JOURNAL ARTICLE

PointFinder: a novel web tool for WGS-based detection of antimicrobial resistance associated with chromosomal point mutations in bacterial pathogens

Ea Zankari, Rosa Allesøe, Katrine G Joensen, Lina M Cavaco, Ole Lund, Frank M Aarestrup
Journal of Antimicrobial Chemotherapy 2017 October 1, 72 (10): 2764-2768
29091202

Background: Antibiotic resistance is a major health problem, as drugs that were once highly effective no longer cure bacterial infections. WGS has previously been shown to be an alternative method for detecting horizontally acquired antimicrobial resistance genes. However, suitable bioinformatics methods that can provide easily interpretable, accurate and fast results for antimicrobial resistance associated with chromosomal point mutations are still lacking.

Methods: Phenotypic antimicrobial susceptibility tests were performed on 150 isolates covering three different bacterial species: Salmonella enterica, Escherichia coli and Campylobacter jejuni.

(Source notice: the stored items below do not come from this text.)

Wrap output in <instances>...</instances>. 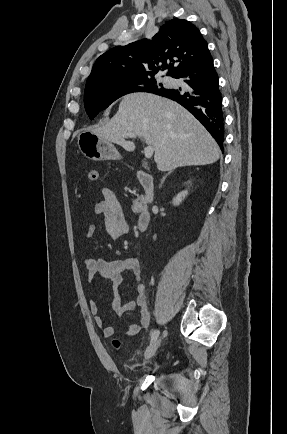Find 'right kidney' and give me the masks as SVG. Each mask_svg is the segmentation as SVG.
<instances>
[{"mask_svg": "<svg viewBox=\"0 0 287 434\" xmlns=\"http://www.w3.org/2000/svg\"><path fill=\"white\" fill-rule=\"evenodd\" d=\"M187 194H188L187 190L180 192L176 197L173 198L172 201L173 205L178 206L182 202V200H184Z\"/></svg>", "mask_w": 287, "mask_h": 434, "instance_id": "ca27d5eb", "label": "right kidney"}]
</instances>
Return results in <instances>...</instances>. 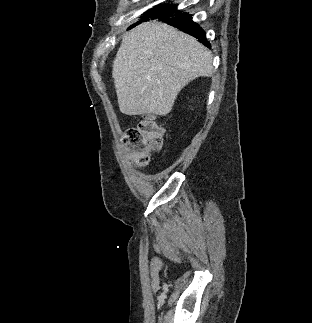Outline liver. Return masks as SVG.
Returning a JSON list of instances; mask_svg holds the SVG:
<instances>
[{
  "instance_id": "6515ba94",
  "label": "liver",
  "mask_w": 312,
  "mask_h": 323,
  "mask_svg": "<svg viewBox=\"0 0 312 323\" xmlns=\"http://www.w3.org/2000/svg\"><path fill=\"white\" fill-rule=\"evenodd\" d=\"M212 56L196 38L152 20L126 32L113 62L119 110L127 116L170 114L184 86L212 76Z\"/></svg>"
}]
</instances>
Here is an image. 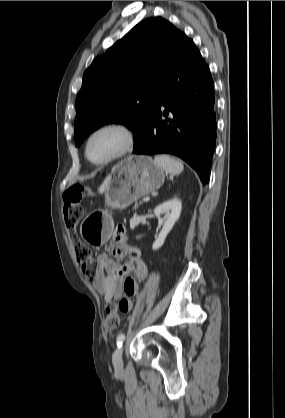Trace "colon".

The web-server ResFinder-2.1 was used to identify acquired antimicrobial resistance genes and two methods, the novel PointFinder (using BLAST) and an in-house method (mapping of raw WGS reads), were used to identify chromosomal point mutations. Results were compared with phenotypic antimicrobial susceptibility testing results.

Results: A total of 685 different phenotypic tests associated with chromosomal resistance to quinolones, polymyxin, rifampicin, macrolides and tetracyclines resulted in 98.4% concordance. Eleven cases of disagreement between tested and predicted susceptibility were observed: two C. jejuni isolates with phenotypic fluoroquinolone resistance and two with phenotypic erythromycin resistance and five colistin-susceptible E. coli isolates with a detected pmrB V161G mutation when assembled with Velvet, but not when using SPAdes or when mapping the reads.

Conclusions: PointFinder proved, with high concordance between phenotypic and predicted antimicrobial susceptibility, to be a user-friendly web tool for detection of chromosomal point mutations associated with antimicrobial resistance.